Actual spending will only make up about 7 trillion yen, according to a person familiar with the matter, with the rest consisting of loans and other financing, probably spread over several years. The package is the latest in a long series that have had limited impact on the economy, while Abe’s promise to make structural reforms — tackling areas like immigration and employment regulation — has fallen short of expectations.

The cabinet’s expected approval of the package comes as exporters grapple with the yen’s rise, Britain’s vote to leave the European Union and a slowdown in emerging economies. At the same time, concern is growing that the Bank of Japan is running out of options for further easing, after it made only minor policy adjustments at a meeting last week.

“The fiscal spending will probably include public works spending, so we can expect something of an economic boost,” said Masaki Kuwahara, an economist at Nomura Securities Co. in Tokyo. But such growth may not be sustainable. “What Japan needs to do is to spur more demand and increase productivity by pushing through deregulation, increasing the nation’s potential growth rate.”

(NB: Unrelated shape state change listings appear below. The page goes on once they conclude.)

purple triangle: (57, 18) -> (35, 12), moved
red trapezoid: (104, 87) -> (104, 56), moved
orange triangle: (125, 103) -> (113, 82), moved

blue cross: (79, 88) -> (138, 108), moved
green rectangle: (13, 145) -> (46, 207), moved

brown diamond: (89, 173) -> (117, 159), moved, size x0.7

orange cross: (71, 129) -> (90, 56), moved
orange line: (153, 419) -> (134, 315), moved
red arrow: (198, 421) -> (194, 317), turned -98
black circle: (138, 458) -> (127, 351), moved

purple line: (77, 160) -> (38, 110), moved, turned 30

Abe is seeking to expand the economy by 20 percent by 2020. To do so, he’s pledged measures to bolster household incomes, increase the birth rate and provide more care facilities for children and the elderly.

After announcing in June he would put off an increase in the sales tax, he promised last week to tap reserves in the unemployment insurance fund to lower premiums and increase payouts.

Cash Handouts

Natsuo Yamaguchi, leader of Abe’s junior coalition partner Komeito, told reporters on Tuesday after a meeting with Abe that the budget measures in the package would amount to 13.5 trillion yen and the stimulus would boost gross domestic product by about 1.3 percent.

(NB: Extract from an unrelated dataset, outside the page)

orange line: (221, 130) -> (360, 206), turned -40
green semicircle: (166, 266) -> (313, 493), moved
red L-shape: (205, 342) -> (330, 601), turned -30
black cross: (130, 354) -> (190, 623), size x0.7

NHK reported last week the package — the second to be compiled in the current fiscal year — would include cash handouts of 15,000 yen for those on low incomes, with 10.7 trillion yen set aside for infrastructure spending and 10.9 trillion yen to help smaller companies weather the impact of Brexit.

Exporters have suffered as the yen soared over the past six months from more than 120 yen to the dollar to about 103. Panasonic Corp. last week partly blamed the strong yen for a fall in quarterly profit. Household spending has dropped in 10 of the past 12 months.

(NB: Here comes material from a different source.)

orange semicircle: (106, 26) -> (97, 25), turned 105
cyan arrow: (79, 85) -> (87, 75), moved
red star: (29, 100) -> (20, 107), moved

The package comes the day before a minor cabinet reshuffle in which most senior ministers are expected to keep their posts. Economy Minister Nobuteru Ishihara will stay on, NHK reported, after speculation he might be replaced following the defeat of Abe’s candidate in the weekend election for Tokyo governor. Finance Minister Taro Aso and Chief Cabinet Secretary Yoshihide Suga will keep their jobs, according to local media.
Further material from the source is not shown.